The Role of Insurers in Mitigating AI Risks Across Industries
As AI continues to reshape industries, insurers have an important role to play in managing and mitigating the associated risks. By offering specialized AI risk solutions, insurers can help businesses navigate the complexities of AI deployment while building trust in these emerging technologies.
One area of growing interest is AI performance guarantees. These policies provide assurance to companies that their AI systems will perform as expected, with insurers offering compensation if the technology fails to meet agreed-upon standards. This type of coverage is especially relevant for industries where AI plays a critical role, such as healthcare, transportation, and manufacturing.

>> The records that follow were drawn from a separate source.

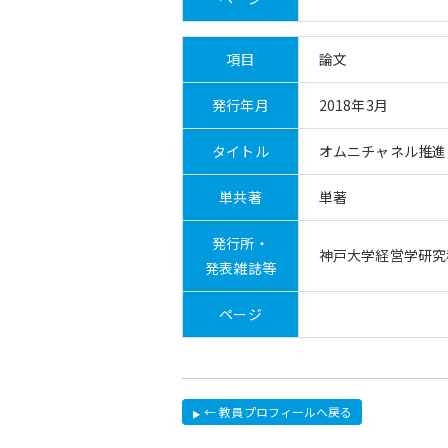
項目
論文
発行年月
2018年3月
タイトル
オムニチャネル推進
単共著
単著
発行所・
神戸大学経営学研究
発表雑誌等
ページ
← 教員プロフィールへ戻る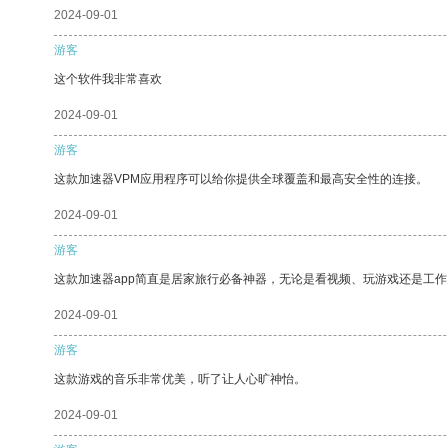
2024-09-01
游客
这个软件我非常喜欢
2024-09-01
游客
这款加速器VPM应用程序可以给你提供全球覆盖和最高安全性的连接。
2024-09-01
游客
这款加速器app简直是居家旅行必备神器，无论是看视频、玩游戏还是工
2024-09-01
游客
这款游戏的音乐非常优美，听了让人心旷神怡。
2024-09-01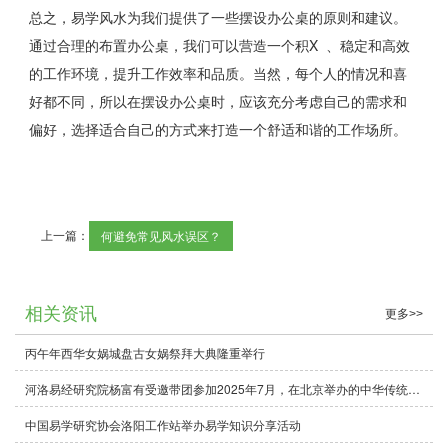
总之，易学风水为我们提供了一些摆设办公桌的原则和建议。
通过合理的布置办公桌，我们可以营造一个积X 、稳定和高效
的工作环境，提升工作效率和品质。当然，每个人的情况和喜
好都不同，所以在摆设办公桌时，应该充分考虑自己的需求和
偏好，选择适合自己的方式来打造一个舒适和谐的工作场所。
上一篇：
何避免常见风水误区？
相关资讯
更多>>
丙午年西华女娲城盘古女娲祭拜大典隆重举行
河洛易经研究院杨富有受邀带团参加2025年7月，在北京举办的中华传统文化寻根之旅座谈会，本次活动圆满成功！
中国易学研究协会洛阳工作站举办易学知识分享活动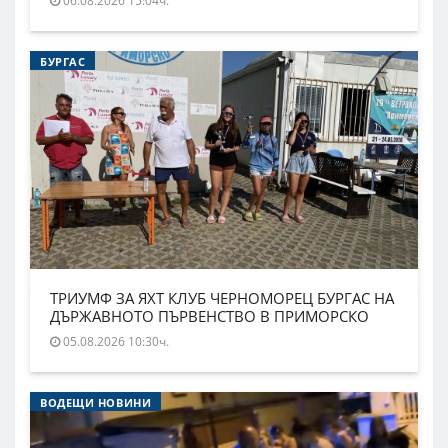
06.08.2026 15:04ч.
БУРГАС
ТРИУМФ ЗА ЯХТ КЛУБ ЧЕРНОМОРЕЦ БУРГАС НА
ДЪРЖАВНОТО ПЪРВЕНСТВО В ПРИМОРСКО
05.08.2026 10:30ч.
ВОДЕЩИ НОВИНИ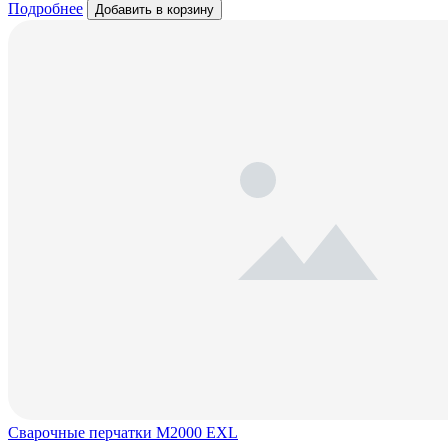
Подробнее
Добавить в корзину
Сварочные перчатки M2000 EXL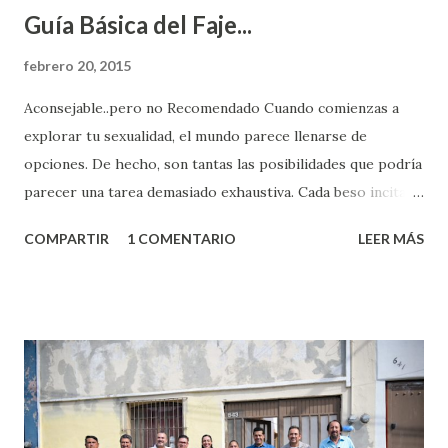
Guía Básica del Faje...
febrero 20, 2015
Aconsejable..pero no Recomendado Cuando comienzas a
explorar tu sexualidad, el mundo parece llenarse de
opciones. De hecho, son tantas las posibilidades que podría
parecer una tarea demasiado exhaustiva. Cada beso incita
algo nuevo y cada roce de tu piel contra la suya estimula
COMPARTIR
1 COMENTARIO
LEER MÁS
partes de ti que jamás hubieras imaginado. El problema es
que se supone que deberías saber todo sobre el sexo
incluso antes de haberlo experimentado. Es como si la vida
esperara que estés lista para lo que sea cuando aún no
conoces ni la mitad de lo que deberías saber. Pero incluso
quienes ya han tenido relaciones sexuales no son expertos
o expertas en el tema. Siempre hay algo nuevo que
aprender y nuevas experiencias que conocer. Si eres una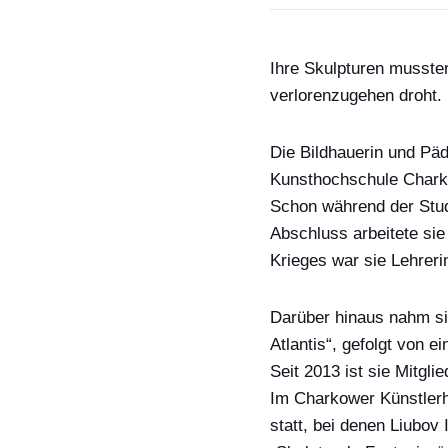
Ihre Skulpturen mussten
verlorenzugehen droht.
Die Bildhaue
rin und Pä
Kunsthochschule Chark
Schon während der Stu
Abschluss arbeitete sie
Krieges war sie
Lehrerin
Darüber hinaus nahm sie
Atlantis“, gefolgt von 
Seit 2013
ist sie
Mitgli
Im
Charkower Künstler
statt, bei denen
Liubov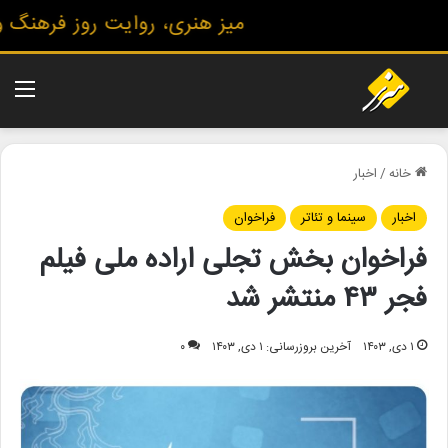
میز هنری، روایت روز فرهنگ و ه
منو
خانه
/
اخبار
اخبار
سینما و تئاتر
فراخوان
فراخوان بخش تجلی اراده ملی فیلم
فجر ۴۳ منتشر شد
۱ دی, ۱۴۰۳
آخرین بروزرسانی: ۱ دی, ۱۴۰۳
۰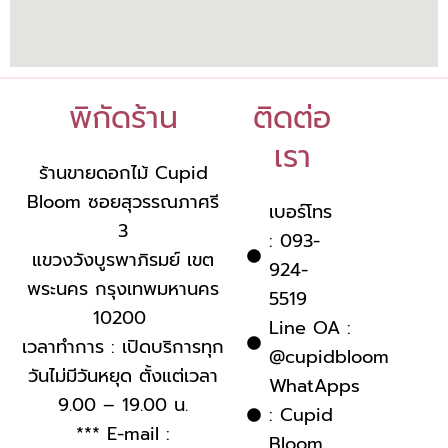
พิกัดร้าน
ติดต่อ
เรา
ร้านขายดอกไม้ Cupid
Bloom ซอยสุวรรณภาศรี
เบอร์โทร
3
: 093-
แขวงวังบูรพาภิรมย์ เขต
924-
พระนคร กรุงเทพมหานคร
5519
10200
Line OA :
เวลาทำการ : เปิดบริการทุก
@cupidbloom
วันไม่มีวันหยุด ตั้งแต่เวลา
WhatApps
9.00 – 19.00 น.
: Cupid
*** E-mail :
Bloom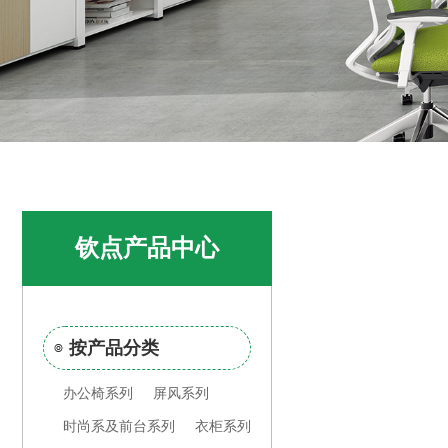
钦点产品中心
按产品分类
办公椅系列
屏风系列
时尚系及前台系列
衣柜系列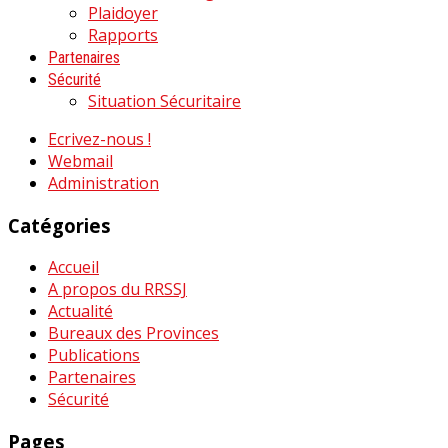
Plaidoyer
Rapports
Partenaires
Sécurité
Situation Sécuritaire
Ecrivez-nous !
Webmail
Administration
Catégories
Accueil
A propos du RRSSJ
Actualité
Bureaux des Provinces
Publications
Partenaires
Sécurité
Pages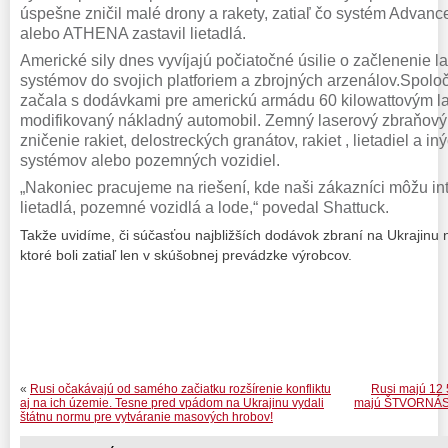
úspešne zničil malé drony a rakety, zatiaľ čo systém Advan
alebo ATHENA zastavil lietadlá.
Americké sily dnes vyvíjajú počiatočné úsilie o začlenenie 
systémov do svojich platforiem a zbrojných arzenálov.Spolo
začala s dodávkami pre americkú armádu 60 kilowattovým l
modifikovaný nákladný automobil.
Zemný laserový zbraňový 
zničenie rakiet, delostreckých granátov, rakiet , lietadiel a
systémov alebo pozemných vozidiel.
„Nakoniec pracujeme na riešení, kde naši zákazníci môžu int
lietadlá, pozemné vozidlá a lode,“ povedal Shattuck.
Takže uvidíme, či súčasťou najbližších dodávok zbraní na Ukrajinu 
ktoré boli zatiaľ len v skúšobnej prevádzke výrobcov.
«
Rusi očakávajú od samého začiatku rozšírenie konfliktu
Rusi majú 12 5
aj na ich územie. Tesne pred vpádom na Ukrajinu vydali
majú ŠTVORNÁSOB
štátnu normu pre vytváranie masových hrobov!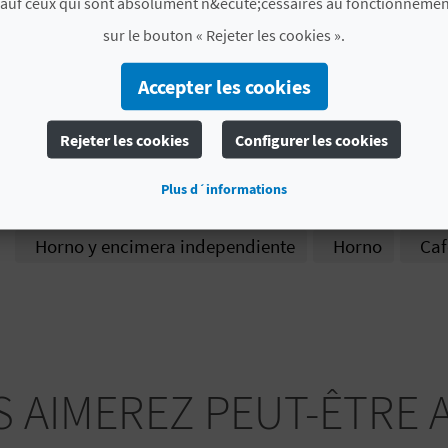
sauf ceux qui sont absolument n&ecute;cessaires au fonctionnemen
Catégorie
Una estrella
sur le bouton « Rejeter les cookies ».
Label
CV-ARU000492-V
Accepter les cookies
# SERVICES
Rejeter les cookies
Configurer les cookies
Calefacción zonas comunes
Eliminación de ver
Plus d´informations
Salón-comedor independiente
Equipo sanitario
Horno y encimera independiente
Horno
Caf
 AIMEREZ PEUT-ÊTRE 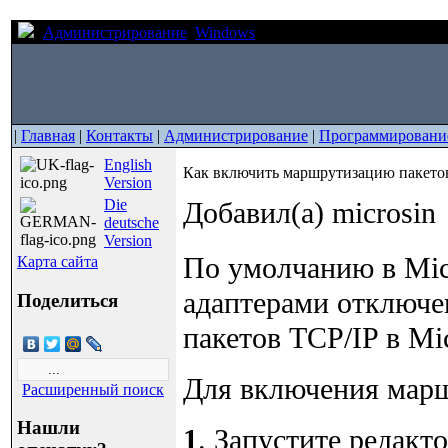
Администрирование
Windows
Как включить маршрутизац
|
Главная
|
Контакты
|
Администрирование
|
Программировани
English
Как включить маршрутизацию пакетов
Version
Die
Добавил(а) microsin
deutsche
Version
По умолчанию в Mic
Карта сайта
адаптерами отключе
Поделиться
пакетов TCP/IP в Mi
Для включения марш
Расширенный поиск
Нашли
1
. Запустите редакто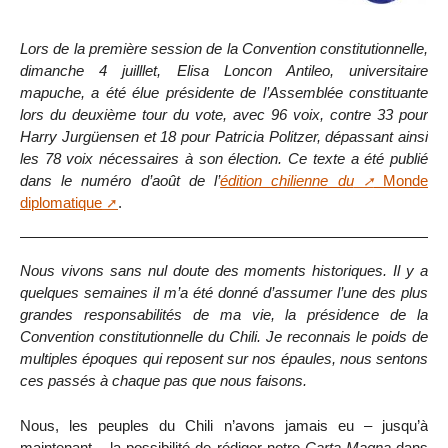
Lors de la première session de la Convention constitutionnelle,
dimanche 4 juilllet, Elisa Loncon Antileo, universitaire
mapuche, a été élue présidente de l’Assemblée constituante
lors du deuxième tour du vote, avec 96 voix, contre 33 pour
Harry Jurgüensen et 18 pour Patricia Politzer, dépassant ainsi
les 78 voix nécessaires à son élection. Ce texte a été publié
dans le numéro d’août de l’
édition chilienne du
Monde
diplomatique
.
Nous vivons sans nul doute des moments historiques. Il y a
quelques semaines il m’a été donné d’assumer l’une des plus
grandes responsabilités de ma vie, la présidence de la
Convention constitutionnelle du Chili. Je reconnais le poids de
multiples époques qui reposent sur nos épaules, nous sentons
ces passés à chaque pas que nous faisons.
Nous, les peuples du Chili n’avons jamais eu – jusqu’à
maintenant – la possibilité de rédiger notre
Carta Magna
dans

Additionally, existing insurance products can be adapted to cover AI-related risks. For example, professional liability policies may already include coverage for algorithmic errors or data breaches, and insurers can offer endorsements or riders that specifically address AI-related issues. However, insurers must be mindful of “silent AI risk”—instances where AI-related incidents may not be explicitly covered or excluded by traditional policies. Clear policy language and regular reviews of AI risk exposure will be essential to avoid unexpected liabilities.
Building Digital Trust Through AI Risk Solutions
For the insurance industry, the ability to offer robust AI risk solutions is not just about protecting businesses from financial loss—it’s about fostering the digital trust needed to fully harness the potential of AI. As AI becomes a more central part of how industries operate, insurers will play a key role in building confidence in these technologies.
To stay ahead of the curve, insurers must continue to innovate, offering products that address the unique risks posed by AI while ensuring that their own use of AI is transparent, fair, and accountable. By doing so, the insurance industry can not only protect its clients from the risks associated with AI but also help drive the broader adoption of AI technologies across industries.
Critical risk management solutions offerings
As AI reshapes industries, the insurance sector is well-positioned to offer critical risk management solutions. By understanding the unique risks posed by AI, from algorithmic failures to data bias and cybersecurity threats, insurers can develop innovative products that protect businesses and foster trust in these emerging technologies. With a proactive approach to AI risk management, the insurance industry can continue to play a key role in the digital transformation of the global economy.